Items from a dataset:
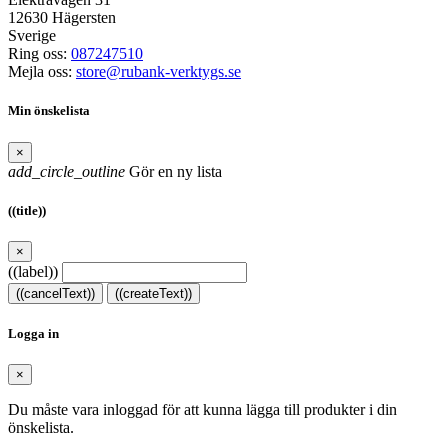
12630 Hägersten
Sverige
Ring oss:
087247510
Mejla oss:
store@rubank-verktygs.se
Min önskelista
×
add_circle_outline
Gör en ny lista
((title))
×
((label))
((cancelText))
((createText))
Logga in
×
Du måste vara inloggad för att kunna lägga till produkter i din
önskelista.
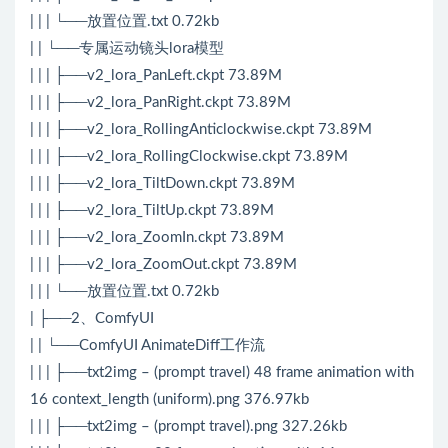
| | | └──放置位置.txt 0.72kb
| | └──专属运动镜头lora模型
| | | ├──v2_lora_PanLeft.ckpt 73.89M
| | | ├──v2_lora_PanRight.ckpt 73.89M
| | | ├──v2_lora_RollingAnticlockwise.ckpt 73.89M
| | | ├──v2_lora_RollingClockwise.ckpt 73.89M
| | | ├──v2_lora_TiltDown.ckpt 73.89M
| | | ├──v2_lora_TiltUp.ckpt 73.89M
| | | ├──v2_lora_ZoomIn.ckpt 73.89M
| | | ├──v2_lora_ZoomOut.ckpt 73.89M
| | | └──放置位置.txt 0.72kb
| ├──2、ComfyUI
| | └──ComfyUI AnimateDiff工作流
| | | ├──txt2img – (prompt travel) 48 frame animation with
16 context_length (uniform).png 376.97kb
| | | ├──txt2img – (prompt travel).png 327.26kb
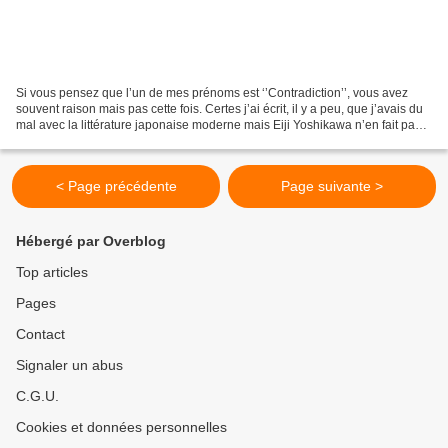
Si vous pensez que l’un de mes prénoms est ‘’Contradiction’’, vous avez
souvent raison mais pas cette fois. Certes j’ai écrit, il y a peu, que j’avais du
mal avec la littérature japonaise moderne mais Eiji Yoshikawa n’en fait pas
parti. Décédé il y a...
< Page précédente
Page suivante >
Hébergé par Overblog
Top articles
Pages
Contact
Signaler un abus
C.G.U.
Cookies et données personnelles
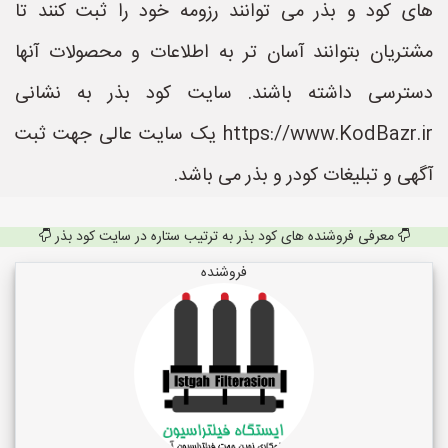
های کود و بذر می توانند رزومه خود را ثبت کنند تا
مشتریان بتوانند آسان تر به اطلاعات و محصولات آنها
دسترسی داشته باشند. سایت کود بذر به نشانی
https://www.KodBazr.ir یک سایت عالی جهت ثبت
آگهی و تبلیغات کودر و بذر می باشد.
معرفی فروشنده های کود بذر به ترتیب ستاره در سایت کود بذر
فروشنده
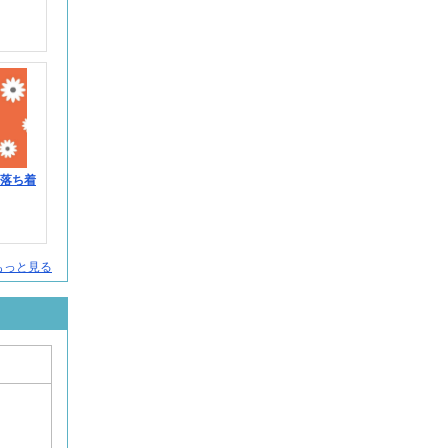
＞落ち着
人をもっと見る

---

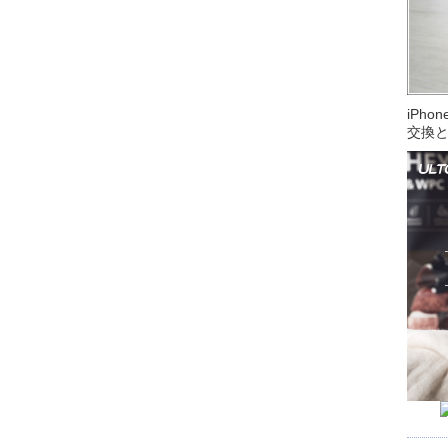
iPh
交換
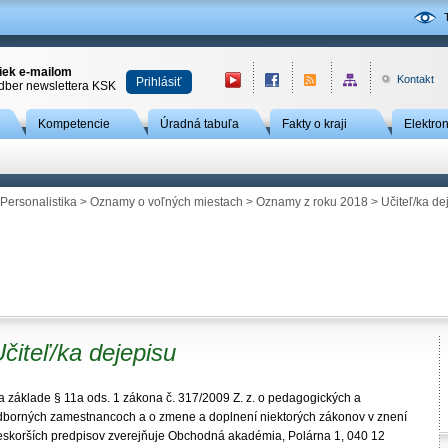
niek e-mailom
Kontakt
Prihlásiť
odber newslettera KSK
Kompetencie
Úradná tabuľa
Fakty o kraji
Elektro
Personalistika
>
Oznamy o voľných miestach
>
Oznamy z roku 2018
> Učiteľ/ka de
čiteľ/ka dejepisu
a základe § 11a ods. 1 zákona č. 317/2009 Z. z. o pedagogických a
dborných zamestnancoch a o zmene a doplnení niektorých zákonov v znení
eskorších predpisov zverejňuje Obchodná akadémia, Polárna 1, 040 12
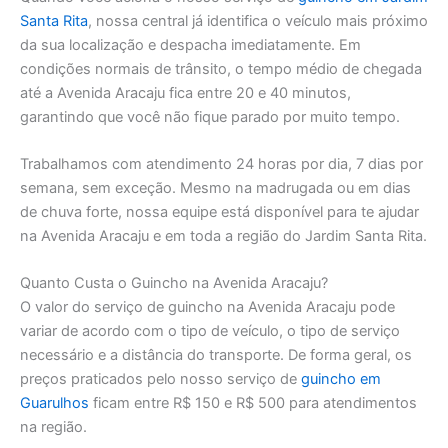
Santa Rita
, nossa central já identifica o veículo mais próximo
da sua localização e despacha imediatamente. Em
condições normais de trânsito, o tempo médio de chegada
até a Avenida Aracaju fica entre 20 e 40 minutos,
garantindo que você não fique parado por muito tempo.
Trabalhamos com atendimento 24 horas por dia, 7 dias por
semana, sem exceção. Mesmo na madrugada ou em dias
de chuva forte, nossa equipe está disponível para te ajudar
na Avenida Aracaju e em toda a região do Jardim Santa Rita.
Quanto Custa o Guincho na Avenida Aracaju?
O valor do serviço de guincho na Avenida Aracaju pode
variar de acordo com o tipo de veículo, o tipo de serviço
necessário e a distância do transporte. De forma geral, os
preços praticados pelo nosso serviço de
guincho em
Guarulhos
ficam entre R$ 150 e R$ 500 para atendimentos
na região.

▶ TASK TO COMPLETE: Retrieve each line from the records above where the word "nossa" occurs.

▶ ANSWER TO THIS EXERCISE:
, nossa central já identifica o veículo mais próximo
de chuva forte, nossa equipe está disponível para te ajudar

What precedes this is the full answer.